Fifty isolates of Ascochyta rabiei (Pass.) Labr. were hierarchically sampled from four well-separated locations of a single chickpea field in Beja (Tunisia), and single-spored. DNA was isolated from in-vitro-grown mycelia, digested with HinfI or RsaI, and hybridized to a set of synthetic oligonucleotides complementary to simple repetitive sequences. According to the fingerprint patterns derived from the probes (CA)8, (CAA)5, (CAT)5 and (GATA)4, 12 different fungal haplotypes were found at various frequencies within the investigated field. Seven haplotypes were confined to one location only, four occurred at two, one at three, and none at all four locations. Most of the genetic variability originated from diversity within, rather than between, locations. In some cases, more than one haplotype was isolated from the same lesion of a single host plant. Genetic distances between isolates, as calculated from band-sharing data, varied between 0.05 and 0.22. Relatedness between the different haplotypes was evaluated by cluster analysis using UPGMA.
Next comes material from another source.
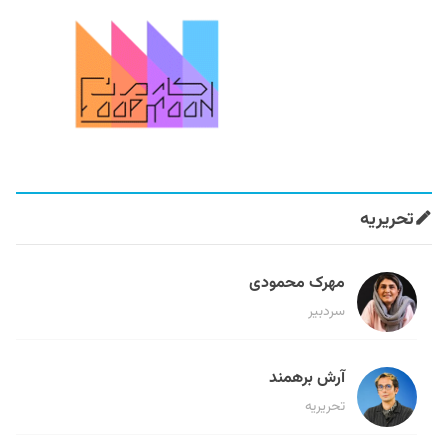
تحریریه
مهرک محمودی
سردبیر
آرش برهمند
تحریریه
Oligonucleotide fingerprinting of plant and fungal genomes: a comparison of radioactive, colorigenic and chemiluminescent detection methods.

Digoxigenated oligonucleotide probes complementary to simple repetitive DNA sequences were introduced into nonradioactive fingerprint analysis of plant and fungal DNA. The fragment patterns, obtained by blot hybridization of TaqI-restricted DNA from chickpea (Cicer arietinum) and its fungal pathogen Ascochyta rabiei with digoxigenated probes and either a colorigenic or a chemiluminescent detection method, were compared to those obtained with 32P-labeled probes. In combination with alkaline phosphatase and its chemiluminescent substrate 3-(2'-spiroadamantane)-4-methoxy-4-(3"-phosphoryloxy)phenyl- 1,2-dioxetane (AMPPD) digoxigenated oligonucleotides yielded clear-cut fingerprints with high signal-to-background ratios within several minutes of exposure to X-ray films. The chemiluminescence reaction remained stable for at least two weeks. A comparison of banding patterns obtained by radioactive versus digoxigenin-based hybridization and detection techniques revealed substantial differences in the relative signal intensities of bands. Both nonradioactive techniques show a tendency to "equalize" band intensity differences. Whereas 32P-labeled oligonucleotides are also applicable to in situ hybridization with DNA immobilized in dried agarose gels, gel hybridization did not work efficiently with digoxigenated probes and either substrate.